A resolution seeking the support of Mansfield City Council to encourage city residents to consider COVID-19 vaccination easily passed at Council’s Tuesday evening meeting, but not without a good deal of discussion in Council’s Public Affairs Committee.
The meeting took place in Council Chambers in the Mansfield Municipal Building, the first time that many of that body had met in person since March of last year.
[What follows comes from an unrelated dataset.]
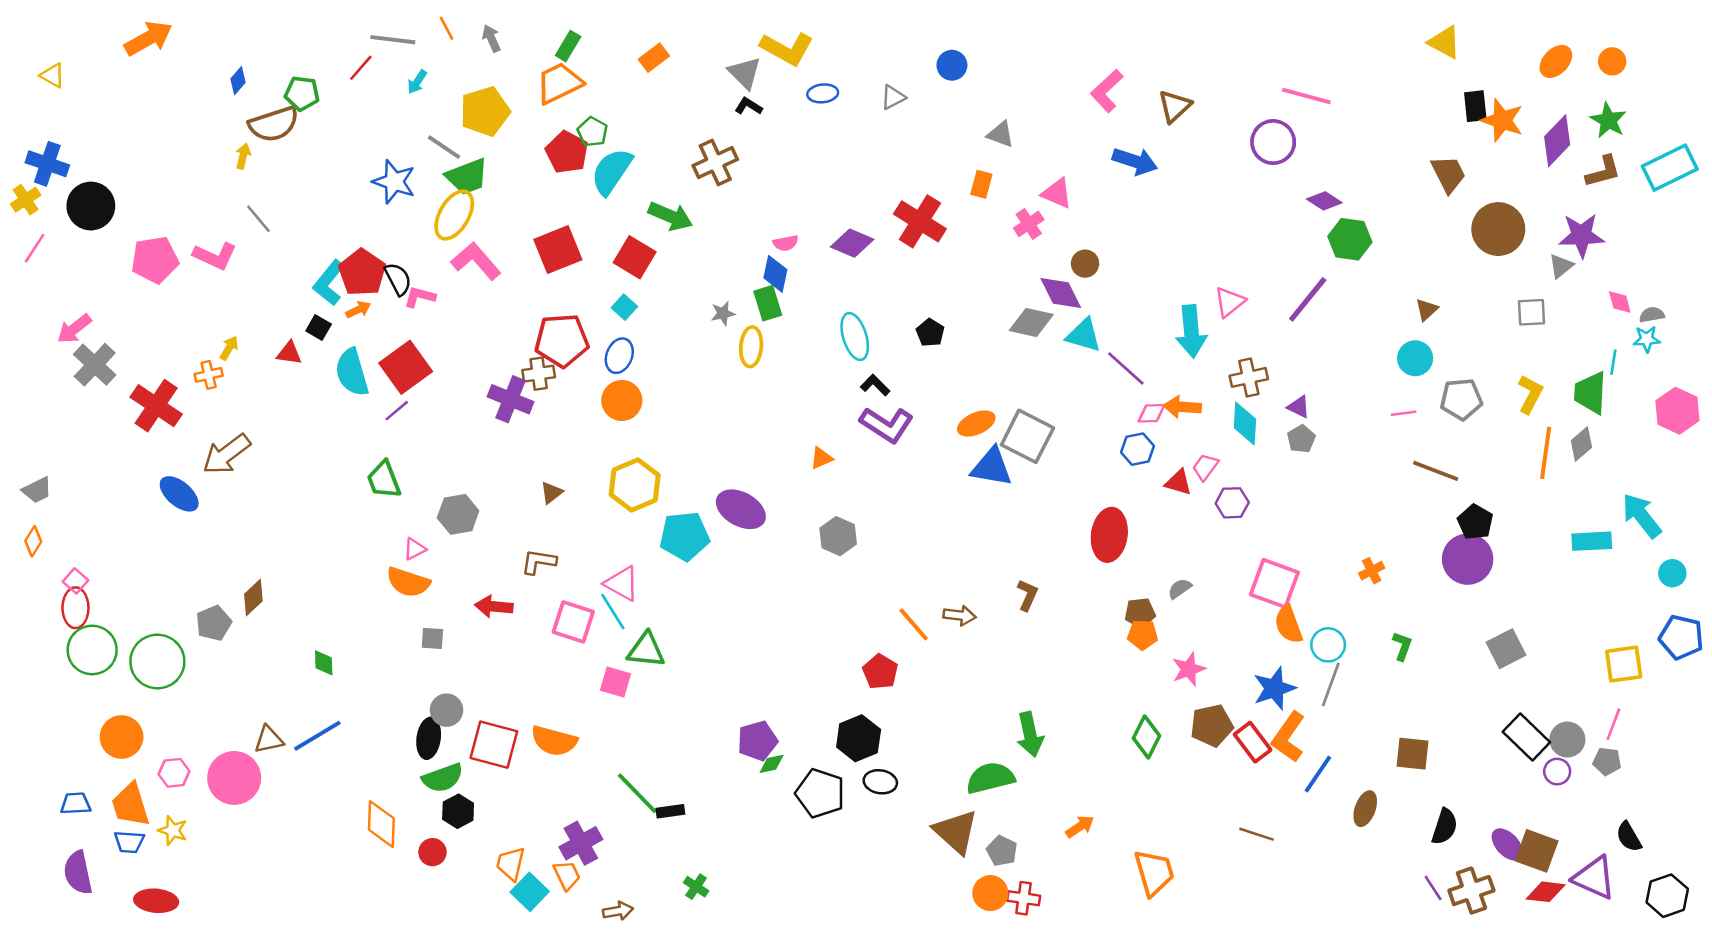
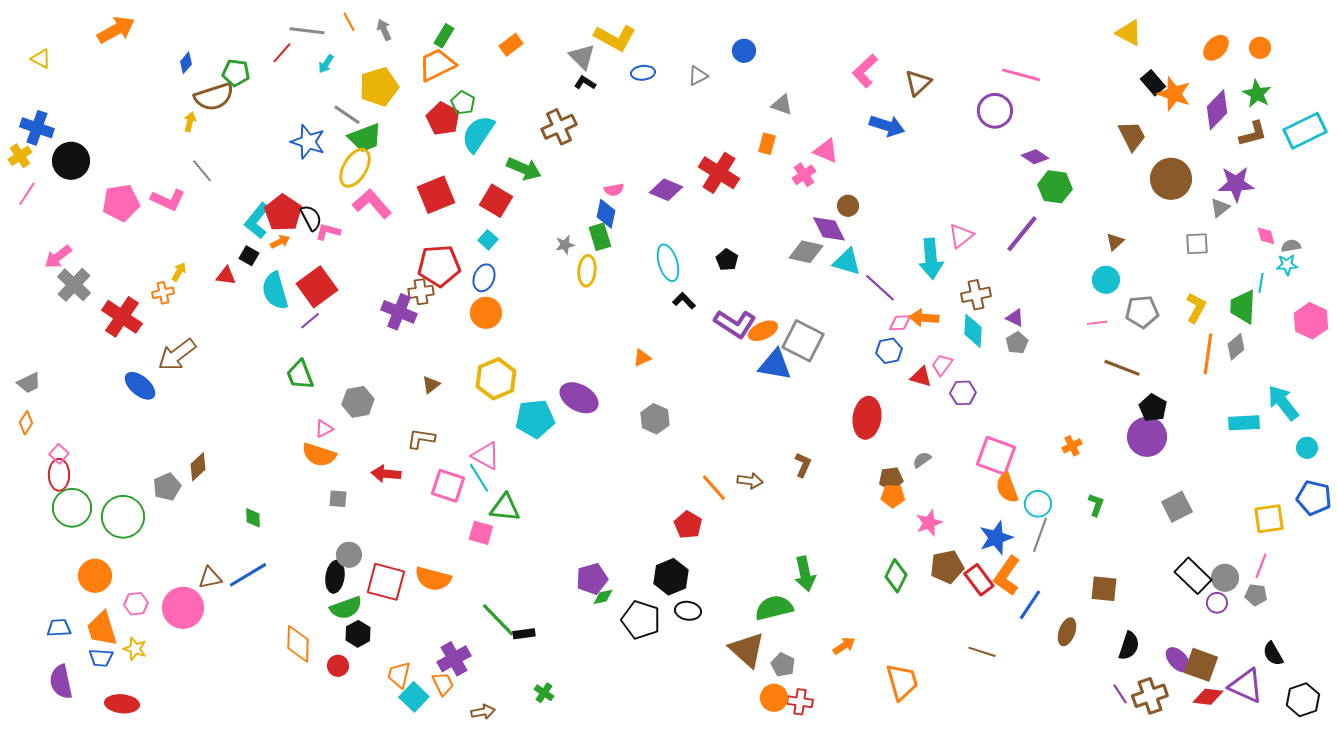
black rectangle: (1475, 106) -> (1153, 83), turned -35
purple L-shape: (887, 425) -> (735, 324), moved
The proposed resolution read:
“The City Council of Mansfield formally urges and encourages those who reside or work in Mansfield and Richland County, OH, to get vaccinated against COVID-19 as quickly as they are eligible to protect themselves, their families, neighbors, co-workers and the public.”
Committee Chair Alomar Davenport began by observing that things are not yet “back to normal” because of the pandemic, including with City Council itself. Davenport himself was participating virtually in the Council meeting.
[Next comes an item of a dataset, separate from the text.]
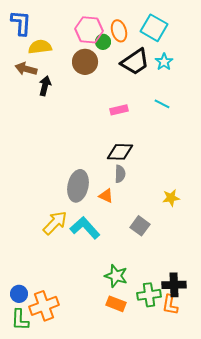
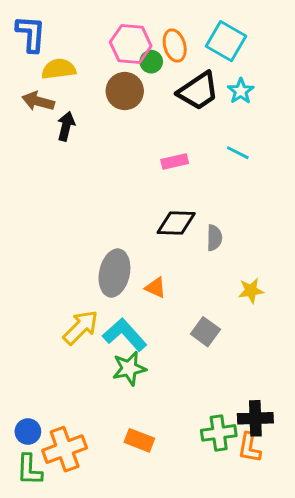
gray semicircle: (120, 174) -> (214, 238), moved
green star: (116, 276) -> (129, 368), moved, turned -30
orange rectangle: (116, 304) -> (139, 440), moved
Davenport stated that he had been approached by John Makley with the Richland COVID Vaccination Initiative to solicit support for the Initiave’s efforts to make sure that information on vaccination is being effectively relayed and that the shots are accessible to all.
Makley continued. “We all know what the situation is,” he said, sharing that the Initiative’s aim was to get information out and to encourage and facilitate vaccination. A lot of groups are working toward that effort, he added.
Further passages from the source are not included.